Hong Kong nos últimos dois anos tem estado bastante ativo no campo do Web3. Recentemente, o caso de financiamento do WeLab, liderado pelo HSBC, chamou atenção — um valor de 2,2 mil milhões de dólares revela o quê? Os gigantes tradicionais do setor financeiro estão a começar a levar a sério os negócios Web3 com licença e conformidade regulatória.
O significado desta questão é bastante claro: nem todos os projetos de blockchain são desprezados pelas instituições financeiras, o que importa é se obtiveram uma licença de banco virtual ou outra qualificação de conformidade legítima. O WeLab seguiu exatamente esse caminho — combinar tecnologia blockchain com negócios bancários tradicionais, evitando as armadilhas da regulamentação e abrindo portas para a inovação.
Após garantir o financiamento, eles planeiam expandir-se para o Sudeste Asiático, ao mesmo tempo que realizam fusões e aquisições.
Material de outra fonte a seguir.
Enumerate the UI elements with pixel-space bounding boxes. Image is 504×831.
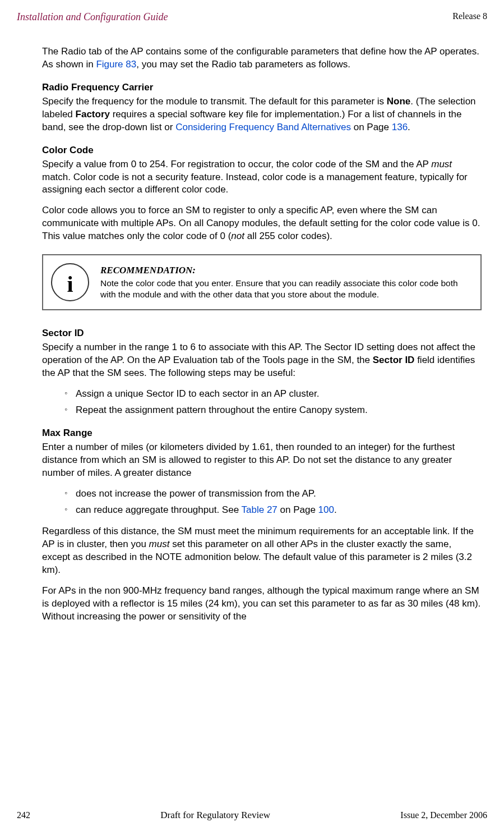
text: . — [408, 122, 410, 132]
text: Specify a value from 0 to 254. For regis… — [42, 159, 431, 169]
sid-paragraph: Specify a number in the range 1 to 6 to … — [42, 341, 482, 380]
list-item: can reduce aggregate throughput. See Tab… — [64, 504, 482, 517]
page: Installation and Configuration Guide Rel… — [0, 0, 504, 831]
list-item: Assign a unique Sector ID to each sector… — [64, 388, 482, 401]
header-title: Installation and Configuration Guide — [17, 11, 168, 23]
figure-link[interactable]: Figure 83 — [96, 59, 136, 70]
mr-bullet-list: does not increase the power of transmiss… — [42, 488, 482, 517]
list-item: does not increase the power of transmiss… — [64, 488, 482, 501]
text-italic: must — [149, 539, 170, 549]
intro-paragraph: The Radio tab of the AP contains some of… — [42, 45, 482, 71]
page-number: 242 — [17, 810, 30, 820]
text: can reduce aggregate throughput. See — [76, 504, 242, 515]
cc-heading: Color Code — [42, 144, 482, 157]
header-release: Release 8 — [452, 11, 487, 23]
text: all 255 color codes). — [244, 231, 332, 241]
mr-paragraph-1: Enter a number of miles (or kilometers d… — [42, 441, 482, 480]
callout-text: Note the color code that you enter. Ensu… — [100, 278, 473, 300]
callout-title: RECOMMENDATION: — [100, 264, 473, 277]
text: , you may set the Radio tab parameters a… — [136, 59, 350, 70]
info-icon: i — [51, 263, 89, 301]
sid-heading: Sector ID — [42, 327, 482, 340]
text: on Page — [351, 122, 392, 132]
text-italic: must — [431, 159, 452, 169]
list-item: Repeat the assignment pattern throughout… — [64, 404, 482, 417]
cc-paragraph-2: Color code allows you to force an SM to … — [42, 204, 482, 243]
page-footer: 242 Draft for Regulatory Review Issue 2,… — [17, 810, 487, 821]
text-bold: Sector ID — [373, 355, 415, 365]
table-link[interactable]: Table 27 — [242, 504, 278, 515]
rfc-heading: Radio Frequency Carrier — [42, 81, 482, 94]
page-header: Installation and Configuration Guide Rel… — [17, 11, 487, 23]
page-content: The Radio tab of the AP contains some of… — [42, 45, 482, 623]
page-ref-link[interactable]: 136 — [392, 122, 408, 132]
text: on Page — [278, 504, 318, 515]
recommendation-callout: i RECOMMENDATION: Note the color code th… — [42, 254, 482, 310]
cross-ref-link[interactable]: Considering Frequency Band Alternatives — [175, 122, 351, 132]
callout-body: RECOMMENDATION: Note the color code that… — [100, 264, 473, 300]
text: . — [334, 504, 337, 515]
footer-issue: Issue 2, December 2006 — [400, 810, 487, 820]
text-bold: None — [387, 96, 411, 107]
page-ref-link[interactable]: 100 — [318, 504, 334, 515]
text-bold: Factory — [76, 109, 110, 120]
rfc-paragraph: Specify the frequency for the module to … — [42, 95, 482, 134]
mr-heading: Max Range — [42, 427, 482, 440]
sid-bullet-list: Assign a unique Sector ID to each sector… — [42, 388, 482, 417]
mr-paragraph-2: Regardless of this distance, the SM must… — [42, 525, 482, 577]
mr-paragraph-3: For APs in the non 900-MHz frequency ban… — [42, 585, 482, 623]
cc-paragraph-1: Specify a value from 0 to 254. For regis… — [42, 158, 482, 197]
footer-center: Draft for Regulatory Review — [160, 810, 270, 821]
text-italic: not — [231, 231, 244, 241]
text: Specify the frequency for the module to … — [42, 96, 387, 107]
text: match. Color code is not a security feat… — [42, 172, 468, 195]
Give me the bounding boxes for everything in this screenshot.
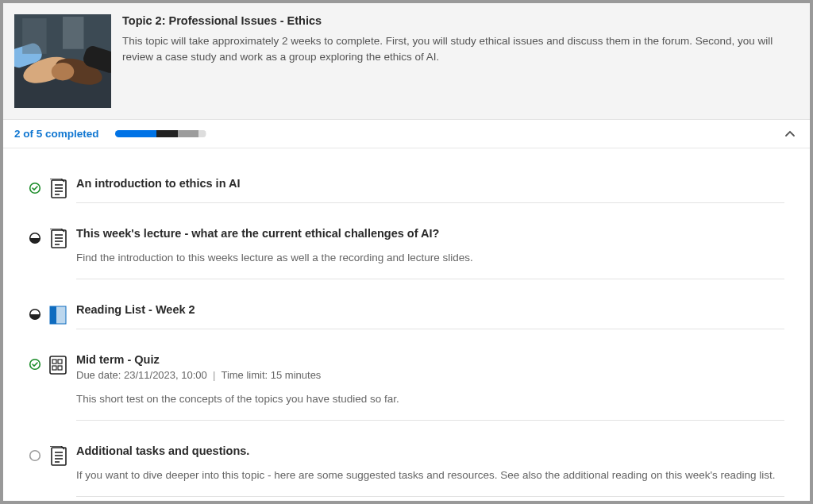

A lógica por trás disso reflete uma tendência maior: Hong Kong está lentamente a tornar-se um ponto de ligação entre o interior da China e o ecossistema Web3 global. Desde a publicação da Declaração de Políticas de Desenvolvimento de Ativos Virtuais até ao apoio oficial à construção de associações do setor, Hong Kong está a integrar sistematicamente o DNA da fintech na estrutura de um centro financeiro internacional.
Isto não é apenas uma vantagem de política de curto prazo, mas sim a construção de um ecossistema sustentável para a atualização da indústria. Ativos virtuais, aplicações blockchain, fluxo de capitais internacionais — estes estão a tornar-se novos pontos de crescimento no mapa financeiro de Hong Kong. O modelo de regulamentação proativa parece estar a dar resultados.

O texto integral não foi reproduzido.